Marchetti non molla nulla

Marchetti non molla nulla

Chissà se Prandelli prima o poi si convincerà a richiamarlo in Nazionale. Di sicuro Galliani ha dei rimpianti legati al nome di Federico Marchetti: lo avrebbe voluto al Milan e nel giugno 2011, quando l’ex portiere del Cagliari s’era già promesso alla Lazio, provò a soffiarlo a Lotito. E’ una…

Chissà se Prandelli prima o poi si convincerà a richiamarlo in Nazionale. Di sicuro Galliani ha dei rimpianti legati al nome di Federico Marchetti: lo avrebbe voluto al Milan e nel giugno 2011, quando l’ex portiere del Cagliari s’era già promesso alla Lazio, provò a soffiarlo a Lotito. E’ una storia di mercato e che testimonia, una volta di più, il lavoro portato avanti dai dirigenti biancocelesti. Dopo la rottura con Muslera, era stato scelto Marchetti come erede dell’uruguaiano. Lotito s’era mosso con tempismo, avviando i colloqui con Giuseppe Bozzo, il manager del portiere. In seguito alla vertenza arrivata al Collegio Arbitrale, Marchetti e il Cagliari avevano stipulato un accordo per regolare l’addio: cessione attraverso clausola di rescissione fissata a 5,2 milioni di euro con pagamento triennale. La Lazio s’era accordata con Marchetti. Poco prima di chiudere e di mettere le firme sui contratti, ecco il colpo di coda di Cellino e Galliani. Il Milan cercava un portiere da affiancare ad Abbiati (non era ancora stato preso Amelia) e con il Cagliari c’erano discorsi avviati per Astori. Così nacque l’idea di Marchetti. Cellino disse subito sì a Galliani: pur di fare un dispetto a Lotito, avrebbe abbassato anche il prezzo del cartellino. Il numero uno di Bassano del Grappa, però, disse no. Determinante la volontà del portiere e la parola data da Bozzo. Una decisione presa da Marchetti per due motivi. Il primo: la voglia di onorare l’impegno e firmare con la prima società che si era mossa con decisione nei suoi confronti. Il secondo: l’idea che la Lazio fosse l’opportunità migliore per la sua carriera dopo un anno di inattività e con la prospettiva di giocare titolare.

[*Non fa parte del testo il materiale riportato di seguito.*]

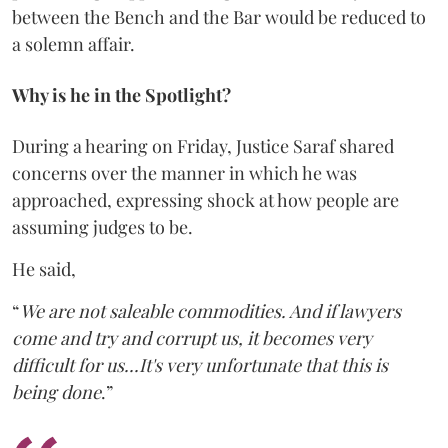
between the Bench and the Bar would be reduced to
a solemn affair.
Why is he in the Spotlight?
During a hearing on Friday, Justice Saraf shared
concerns over the manner in which he was
approached, expressing shock at how people are
assuming judges to be.
He said,
“
We are not saleable commodities. And if lawyers
come and try and corrupt us, it becomes very
difficult for us...It's very unfortunate that this is
being done
.”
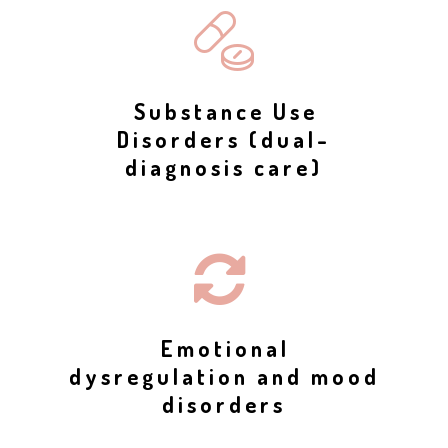
Substance Use
Disorders (dual-
diagnosis care)
Emotional
dysregulation and mood
disorders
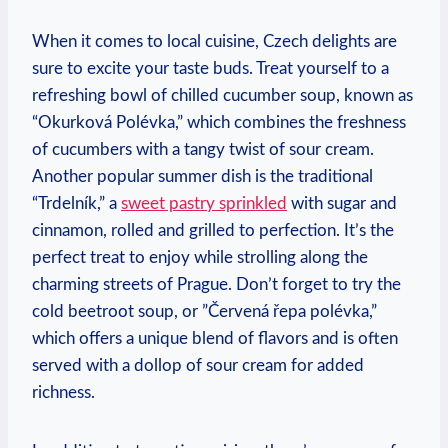
When it comes to ⁤local cuisine, Czech delights are‌
sure⁤ to excite your ⁢taste buds.⁤ Treat yourself⁢ to a
refreshing bowl of ⁢chilled cucumber⁣ soup,⁣ known as⁣
“Okurková Polévka,” which combines the freshness
of cucumbers with a tangy ⁣twist of sour cream.​
Another popular summer dish is the traditional
“Trdelník,” a
sweet pastry ⁣sprinkled
with sugar and
cinnamon, rolled and‍ grilled to ⁤perfection. ⁣It’s ‍the
⁢perfect treat to enjoy while strolling along the
charming ⁤streets of Prague.⁢ Don’t⁢ forget to try⁢ the
cold beetroot soup, or ⁤”Červená ⁣řepa polévka,”
which offers a ​unique‌ blend of⁤ flavors and is often
served with a dollop⁣ of sour cream⁣ for added⁤
richness.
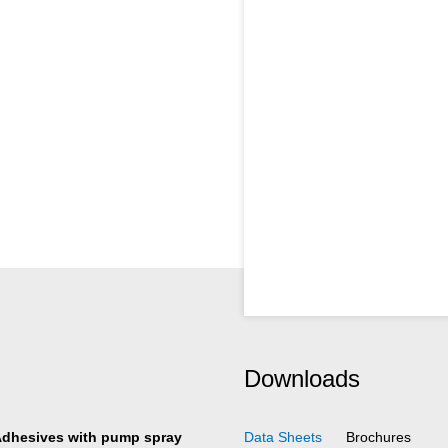
Downloads
Adhesives with pump spray
Data Sheets
Brochures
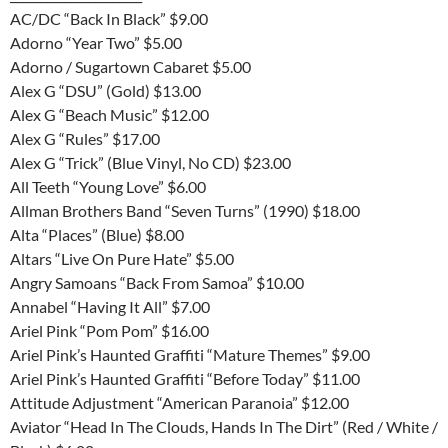
AC/DC “Back In Black” $9.00
Adorno “Year Two” $5.00
Adorno / Sugartown Cabaret $5.00
Alex G “DSU” (Gold) $13.00
Alex G “Beach Music” $12.00
Alex G “Rules” $17.00
Alex G “Trick” (Blue Vinyl, No CD) $23.00
All Teeth “Young Love” $6.00
Allman Brothers Band “Seven Turns” (1990) $18.00
Alta “Places” (Blue) $8.00
Altars “Live On Pure Hate” $5.00
Angry Samoans “Back From Samoa” $10.00
Annabel “Having It All” $7.00
Ariel Pink “Pom Pom” $16.00
Ariel Pink’s Haunted Graffiti “Mature Themes” $9.00
Ariel Pink’s Haunted Graffiti “Before Today” $11.00
Attitude Adjustment “American Paranoia” $12.00
Aviator “Head In The Clouds, Hands In The Dirt” (Red / White /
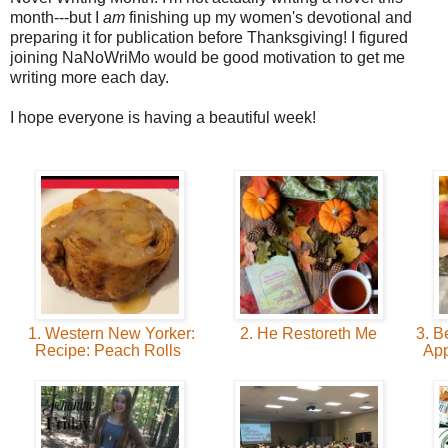
month---but I
am
finishing up my women's devotional and
preparing it for publication before Thanksgiving! I figured
joining NaNoWriMo would be good motivation to get me
writing more each day.
I hope everyone is having a beautiful week!
1. Western New Yorker:
2. He Restoreth Me
3. B
Recipe: Peach Rolls
App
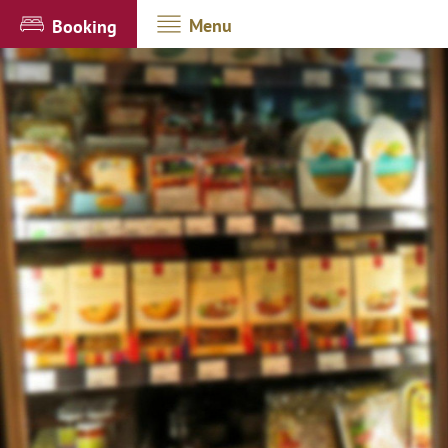
Menu
Booking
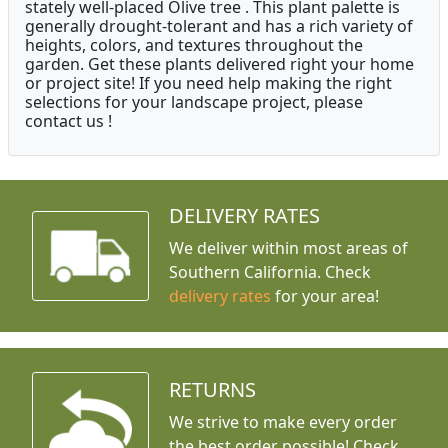
stately well-placed Olive tree . This plant palette is
generally drought-tolerant and has a rich variety of
heights, colors, and textures throughout the
garden. Get these plants delivered right your home
or project site! If you need help making the right
selections for your landscape project, please
contact us !
DELIVERY RATES
We deliver within most areas of
Southern California. Check
delivery rates
for your area!
RETURNS
We strive to make every order
the best order possible! Check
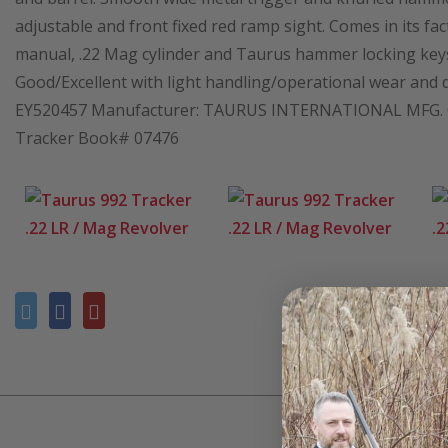
adjustable and front fixed red ramp sight. Comes in its fa
manual, .22 Mag cylinder and Taurus hammer locking keys.
Good/Excellent with light handling/operational wear and dry 
EY520457 Manufacturer: TAURUS INTERNATIONAL MFG. Cal
Tracker Book# 07476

RILANCIO – I fatti gli hanno dato ragione. Dicendo sì alla Lazio si è rilanciato ed è tornato ad altissimi livelli. Ha trovato in Bizzarri un partner valido e che lo tiene sulla corda, in Grigioni uno dei preparatori più forti in circolazione. Si è messo sotto e dopo un paio di mesi aveva già dimenticato una stagione vissuta ai margini del Cagliari e correndo da solo sulla spiaggia del Poetto. Ora Marchetti lavora per riconquistare l’azzurro. Corre per tornare ad essere l’erede di Buffon. Prandelli, anche all’ultimo giro di convocazioni, gli ha preferito De Sanctis, Viviano e Sirigu. Federico non molla. E continua ad allenarsi con serenità. La Lazio è diventata la sua Nazionale. Biava, Dias e Ledesma i suoi custodi. Sinora ha subìto soltanto 6 gol in 7 partite di campionato, di cui tre (firmati da Cavani) nella notte sbagliata del San Paolo di Napoli. Questa sera dovrà parare o respingere il Milan. Marchetti è pronto a rubare la scena: con la speranza che gli attaccanti rossoneri si affaccino poco dalle sue parti.